CK: My uncle Sam Knott sold that store of his to a fellow by the name of Manuel.  And W.L. Manuel run that store for years and years and lived in the back.  Jap Manuel.  They run that for years, and that's when they had the moving pictures.  They had that concrete out there.  And you went out there on Saturdays, and they had moving pictures for the young kids.  Down on the bottom there, on the one side, they had a bowling alley.  They stayed there until Martin Welsh came in.  They had him working out at this store.  Well, when that store closed up, Martin come out there.  He had the seniority over Charles Flanagan.  Charles Flanagan got a job at the plant.  I know he took care of the greasing of the air compressor, and that's about all he done.  And then Martin Welsh come out there.  And Martin Welsh and Mr. Millard, just them two, Martin took care of the store and Millard took care of the post office.  But then, they run into complications.  During that time, the race track come in over at Charles Town.  And I don't know if Mr. Millard got into a situation in the horse race business or whether he gambled or what happened to him. But anyhow, the Bank of Charles Town used to have a fellow by the name of Dick Russell in there.  And by golly, there was two or three of them connected with that horse racing and they closed her up.  And that's when Mr. Millard, all of his money must have been tied up somewhere.  Miller Moler had got a job at the plant, and there wasn't nobody but Martin and Mr. Millard in there.  Well, what they done, Mr. Millard had borrowed a lot of money from Mr. Roy Best.  Mr. Roy Best had to get a leave of absence from the company to go out there to protect that store, what he had invested.  Mr. Millard, I don't know whether he took a bankrupcy.  He went on down to Harper's Ferry.  And Martin and Mr. Manuel never got along.  Because Mr. Manuel married Martin Welsh's sister.  He was watching.  He told Roy Best, "That fellow is taking an awful lot of stuff home there every evening."  He said, "You better get out there and see what goes on."  And he had to get a leave of absence.  Then they missed Roy Best so much, they told him if he would come back they would build him a house up there where Mrs. Eaton lives.  They built that house there just for Roy Best if he would come back and work for that company.  And he worked for that company then until he retired.  But just before that he went to Martinsburg after his wife died. 

WT: When did the restaurant start up in Bakerton? 

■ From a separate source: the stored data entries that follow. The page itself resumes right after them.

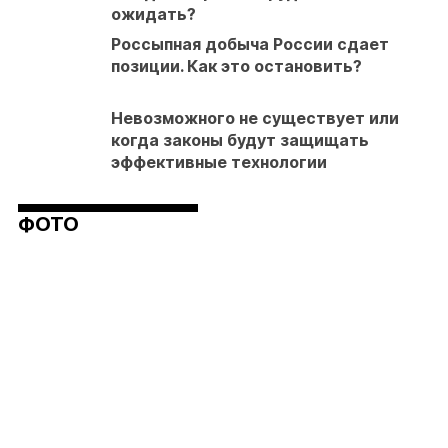
ожидать?
Россыпная добыча России сдает
позиции. Как это остановить?
Невозможного не существует или
когда законы будут защищать
эффективные технологии
ФОТО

CK:  Jap Manuel used to sell stuff over the counter, like cheese and crackers.  But later on, Joe Capriotti, Herbert Irvin got this through Mr. Roy Best who owned that property. Russell Best, he owned where Bill Kidwiler lives now.  They called him "Reverend," but he was a Jehova's Witnesses.  Then they had Nellie Best. Well, Nellie Best married Herbert Irvin.  Herbert Irvin was timekeeper out here, and he got that house where Mr. Best lived.  I come back here from the shipyard about '45 when Mrs. Best died.  When she died, that left Herbert there by himself.  He started going with Miss Annie Welsh and he married her.  So therefore he had his house.  And he sold it to Joe Capriotti.  Joe Captiotti bought that whole piece there.  And he opened a restaurant up on the east side.  You used to go out there and get chocolate milk shakes and hamburgers, and he run a pretty good restaurant for about a year and a half, two years.  He was foreman out here, and his wife run it.  They only had one girl.  That stayed in there at least until '50, maybe '53.  Joe used to specialize in chilie.  He would make this chilie sauce, this whole big pot of chilie, and he had these feeds every once in a while at Bakerton.  That's what they'd give you -- this chilie.  And it was out of this world.  People come from Charles Town out here just to get that chilie.  He was going to town one time, and he was running a little late, and he got over there where Wit used to have that restaurant, the Wit Club.  He fell off to sleep, and he hit that pole, and it didn't hurt him too much, but he had this spagetti sauce that got all over him.  And they said "My God, the man's bleeding to death!"